Marilynne Robinson schreibt weltberühmte Romane und gehört doch zu einer aussterbenden Spezies. Über christliche Autoren heute, die Suche nach dem verlorenen Mysterium und eine Wartebank im Jenseits.
Gott ist eine literarische Erfindung“, erklärte Marcel Reich-Ranicki einmal gewohnt apodiktisch; Gott sei „ein schlechtes Stilprinzip“, fand der Dichter Gottfried Benn. Die Beziehung zwischen christlichem Glauben und Literatur war schon seit der Neuzeit angespannt. Heute aber sind dezidiert christliche westliche Schriftsteller fast ausgestorben.

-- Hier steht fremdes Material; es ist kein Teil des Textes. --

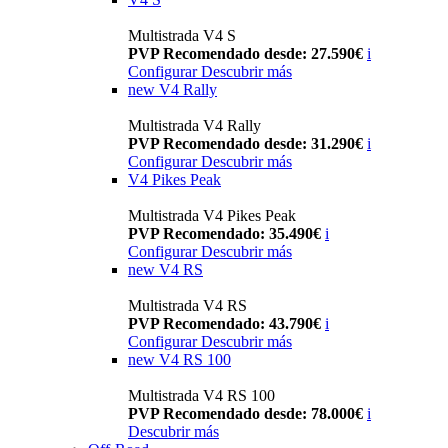
Multistrada V4 S
PVP Recomendado desde: 27.590€
i
Configurar
Descubrir más
new
V4 Rally
Multistrada V4 Rally
PVP Recomendado desde: 31.290€
i
Configurar
Descubrir más
V4 Pikes Peak
Multistrada V4 Pikes Peak
PVP Recomendado: 35.490€
i
Configurar
Descubrir más
new
V4 RS
Multistrada V4 RS
PVP Recomendado: 43.790€
i
Configurar
Descubrir más
new
V4 RS 100
Multistrada V4 RS 100
PVP Recomendado desde: 78.000€
i
Descubrir más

Bis ins 19. Jahrhundert hinein war es umgekehrt, waren die Zweifler, Agnostiker und Atheisten in der Minderheit. In den 1920er-Jahren gab es in Europa noch einmal eine Hochzeit „katholischer“ Schriftsteller, mit Julien Green, George Bernanos und etlichen neu dem Katholizismus zugewandten Autoren – wie Franz Werfel und Joseph Roth, Graham Greene. C. S. Lewis und T. S. Eliot wurden in dieser Zeit zu gläubigen (anglikanischen) Christen. In Kollegenkreisen wurde das damals schon meist als furchtbar peinlich empfunden. „Es hat etwas Obszönes, so ein lebender Mensch, der am Kamin sitzt und an Gott glaubt“, schrieb Virginia Woolf nach einem für sie als „beschämend“ empfundenen Gespräch mit dem frisch konvertierten T. S. Eliot.